- **PROBLEM STATEMENT**
Within the entries below, find each line containing the word "positioning" and copy it.
╭─ THE DATA
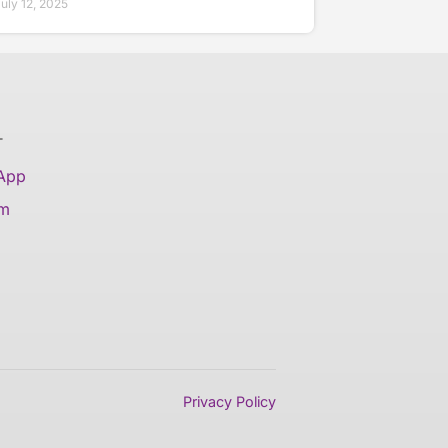
uly 12, 2025
T
 App
am
Privacy Policy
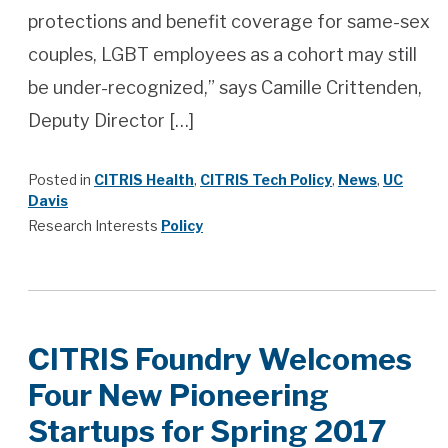
protections and benefit coverage for same-sex
couples, LGBT employees as a cohort may still
be under-recognized,” says Camille Crittenden,
Deputy Director […]
Posted in
CITRIS Health
,
CITRIS Tech Policy
,
News
,
UC
Davis
Research Interests
Policy
CITRIS Foundry Welcomes
Four New Pioneering
Startups for Spring 2017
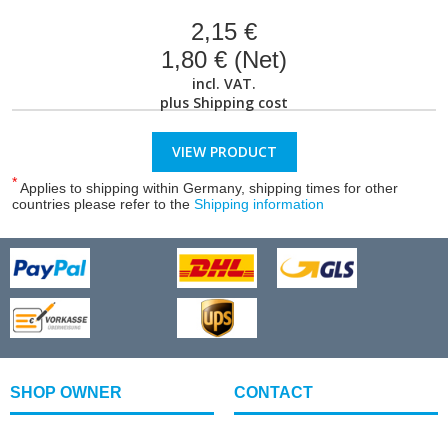
2,15 €
1,80 € (Net)
incl. VAT.
plus
Shipping cost
VIEW PRODUCT
*
Applies to shipping within Germany, shipping times for other
countries please refer to the
Shipping information
SHOP OWNER
CONTACT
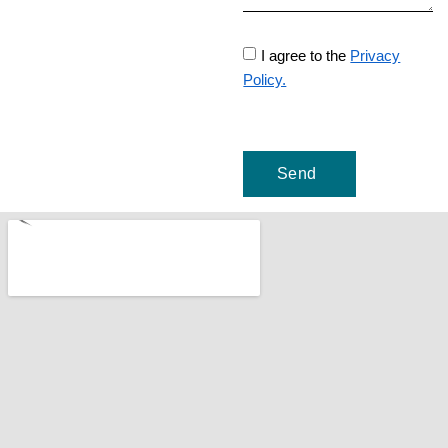
I agree to the
Privacy
Policy.
Send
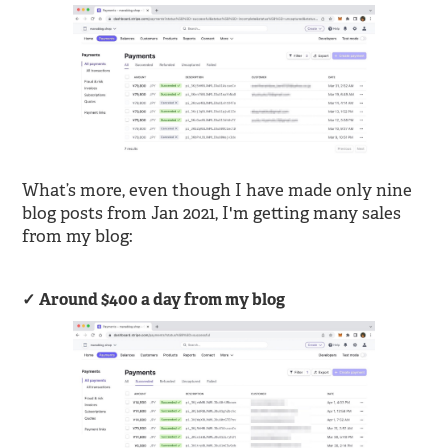
What’s more, even though I have made only nine
blog posts from Jan 2021, I'm getting many sales
from my blog:
Around $400 a day from my blog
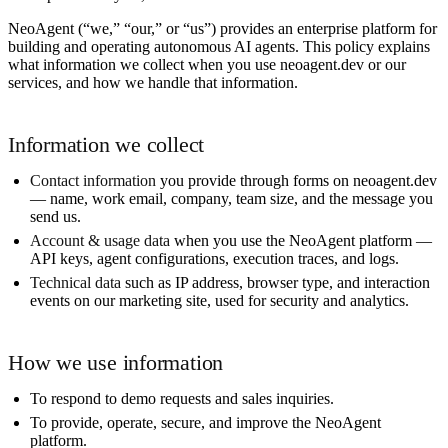
NeoAgent (“we,” “our,” or “us”) provides an enterprise platform for
building and operating autonomous AI agents. This policy explains
what information we collect when you use neoagent.dev or our
services, and how we handle that information.
Information we collect
Contact information
you provide through forms on neoagent.dev
— name, work email, company, team size, and the message you
send us.
Account & usage data
when you use the NeoAgent platform —
API keys, agent configurations, execution traces, and logs.
Technical data
such as IP address, browser type, and interaction
events on our marketing site, used for security and analytics.
How we use information
To respond to demo requests and sales inquiries.
To provide, operate, secure, and improve the NeoAgent
platform.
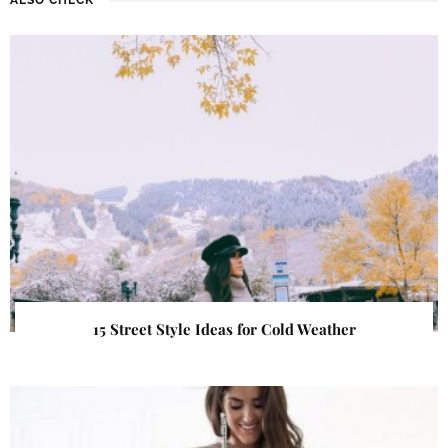
15 Street Style Ideas for Cold Weather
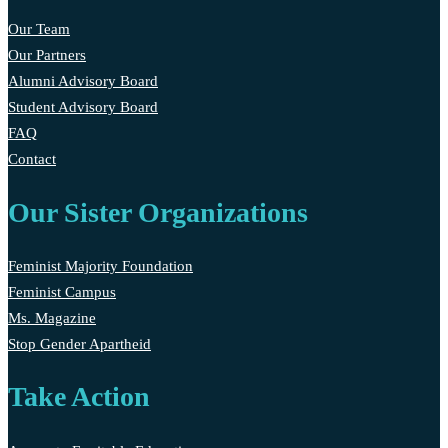
Our Team
Our Partners
Alumni Advisory Board
Student Advisory Board
FAQ
Contact
Our Sister Organizations
Feminist Majority Foundation
Feminist Campus
Ms. Magazine
Stop Gender Apartheid
Take Action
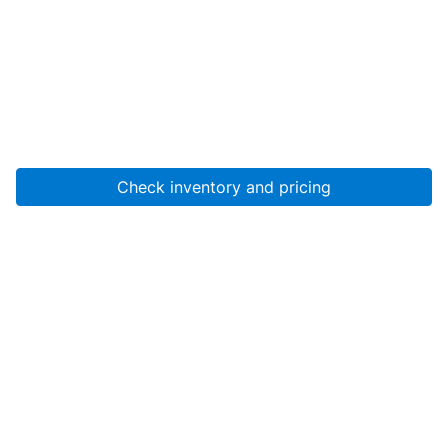
Check inventory and pricing
Account
About Us
Resources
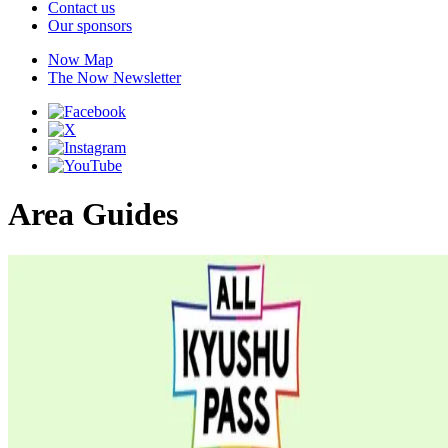
Contact us
Our sponsors
Now Map
The Now Newsletter
Area Guides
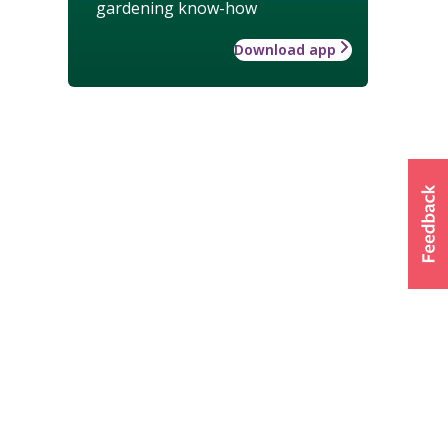
gardening know-how
Download app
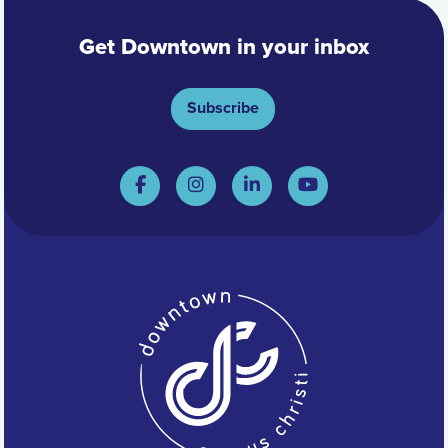
Get Downtown in your inbox
Subscribe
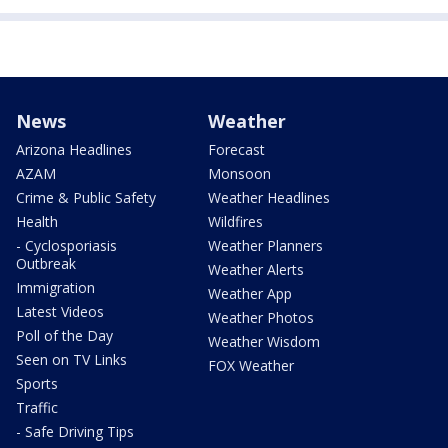
News
Weather
Arizona Headlines
Forecast
AZAM
Monsoon
Crime & Public Safety
Weather Headlines
Health
Wildfires
- Cyclosporiasis
Weather Planners
Outbreak
Weather Alerts
Immigration
Weather App
Latest Videos
Weather Photos
Poll of the Day
Weather Wisdom
Seen on TV Links
FOX Weather
Sports
Traffic
- Safe Driving Tips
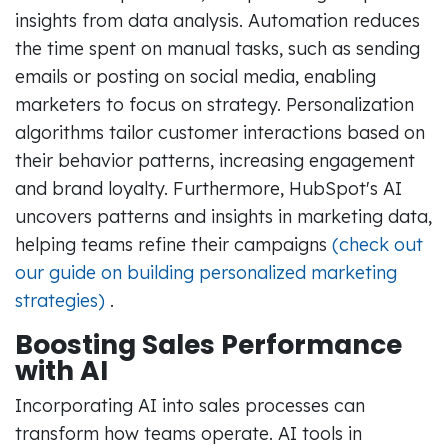
insights from data analysis. Automation reduces
the time spent on manual tasks, such as sending
emails or posting on social media, enabling
marketers to focus on strategy. Personalization
algorithms tailor customer interactions based on
their behavior patterns, increasing engagement
and brand loyalty. Furthermore, HubSpot's AI
uncovers patterns and insights in marketing data,
helping teams refine their campaigns
(check out
our guide on building personalized marketing
strategies)
.
Boosting Sales Performance
with AI
Incorporating AI into sales processes can
transform how teams operate. AI tools in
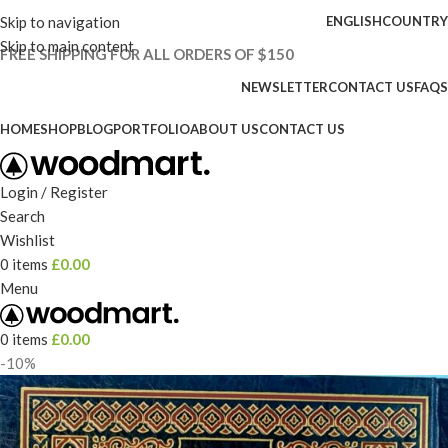
Skip to navigation
ENGLISH
COUNTRY
Skip to main content
FREE SHIPPING FOR ALL ORDERS OF $150
NEWSLETTER
CONTACT US
FAQS
HOME
SHOP
BLOG
PORTFOLIO
ABOUT US
CONTACT US
Login / Register
Search
Wishlist
0
items
£
0.00
Menu
0
items
£
0.00
-10%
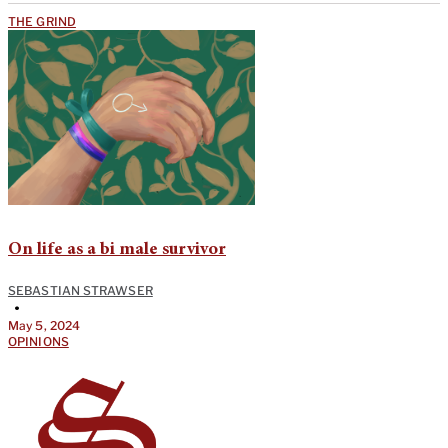
THE GRIND
On life as a bi male survivor
SEBASTIAN STRAWSER
•
May 5, 2024
OPINIONS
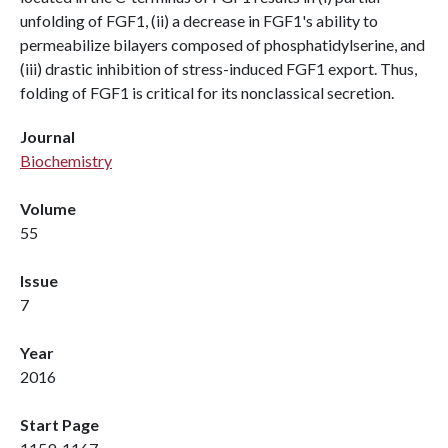
unfolding of FGF1, (ii) a decrease in FGF1's ability to
permeabilize bilayers composed of phosphatidylserine, and
(iii) drastic inhibition of stress-induced FGF1 export. Thus,
folding of FGF1 is critical for its nonclassical secretion.
Journal
Biochemistry
Volume
55
Issue
7
Year
2016
Start Page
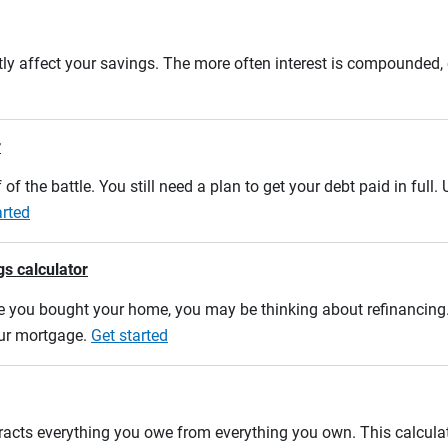
tly affect your savings. The more often interest is compounded,
r
 of the battle. You still need a plan to get your debt paid in full
arted
gs calculator
e you bought your home, you may be thinking about refinancing. U
our mortgage.
Get started
btracts everything you owe from everything you own. This calcul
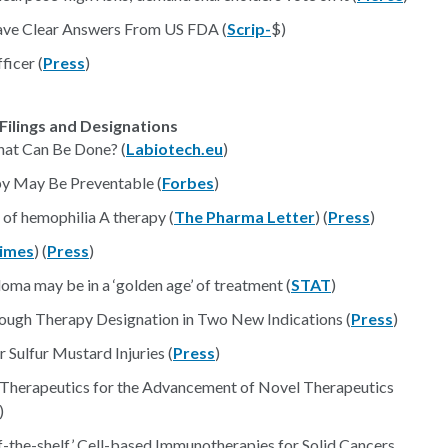
Have Clear Answers From US FDA (
Scrip-
$)
ficer (
Press
)
Filings and Designations
What Can Be Done? (
Labiotech.eu
)
y May Be Preventable (
Forbes
)
of hemophilia A therapy (
The Pharma Letter
) (
Press
)
imes
) (
Press
)
loma may be in a ‘golden age’ of treatment (
STAT
)
rough Therapy Designation in Two New Indications (
Press
)
Sulfur Mustard Injuries (
Press
)
erapeutics for the Advancement of Novel Therapeutics
)
f-the-shelf’ Cell-based Immunotherapies for Solid Cancers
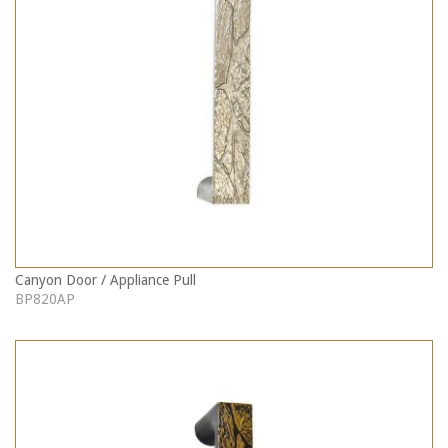
Canyon Door / Appliance Pull
BP820AP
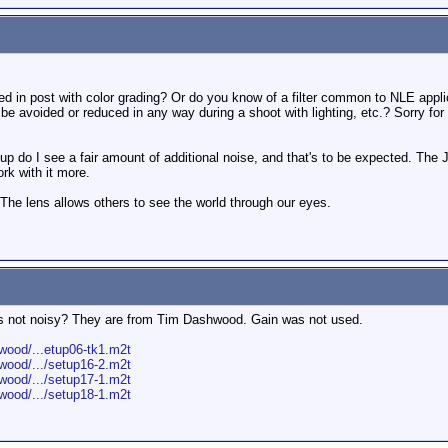
ixed in post with color grading? Or do you know of a filter common to NLE applic
e avoided or reduced in any way during a shoot with lighting, etc.? Sorry for t
ain up do I see a fair amount of additional noise, and that's to be expected. The
ork with it more.
 The lens allows others to see the world through our eyes.
lips not noisy? They are from Tim Dashwood. Gain was not used.
ood/...etup06-tk1.m2t
ood/.../setup16-2.m2t
ood/.../setup17-1.m2t
ood/.../setup18-1.m2t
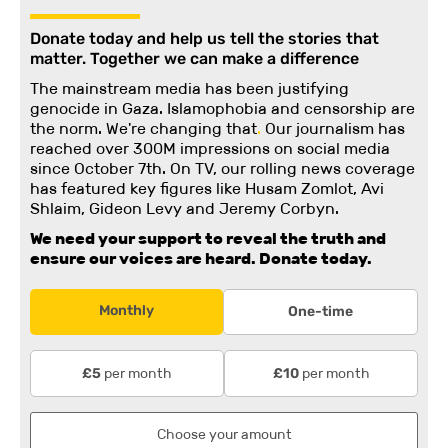
Donate today and help us tell the stories that
matter. Together we can make a difference
The mainstream media has been justifying
genocide in Gaza. Islamophobia and censorship are
the norm. We're changing
that
.
Our journalism has
reached over 300M impressions on social media
since October 7th. On TV, our rolling news coverage
has featured key figures like Husam Zomlot, Avi
Shlaim, Gideon Levy and Jeremy Corbyn.
We need your support to reveal the truth and
ensure our voices are heard.
Donate today.
Monthly
One-time
per month
per month
£5
£10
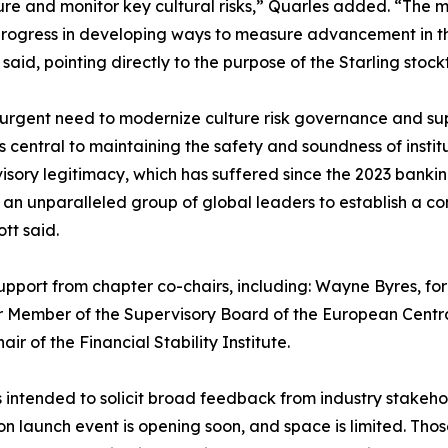
re and monitor key cultural risks,” Quarles added. “The m
progress in developing ways to measure advancement in t
said, pointing directly to the purpose of the Starling stock
gent need to modernize culture risk governance and super
s central to maintaining the safety and soundness of insti
visory legitimacy, which has suffered since the 2023 bank
her an unparalleled group of global leaders to establish 
tt said.
upport from chapter co-chairs, including: Wayne Byres, for
er Member of the Supervisory Board of the European Centr
 of the Financial Stability Institute.
s intended to solicit broad feedback from industry stakehol
on launch event is opening soon, and space is limited. Thos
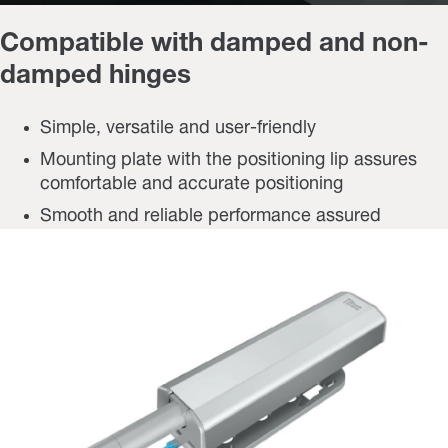
Compatible with damped and non-
damped hinges
Simple, versatile and user-friendly
Mounting plate with the positioning lip assures
comfortable and accurate positioning
Smooth and reliable performance assured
╰─
- **ANSWER FOR THE TASK**
Mounting plate with the positioning lip assures
comfortable and accurate positioning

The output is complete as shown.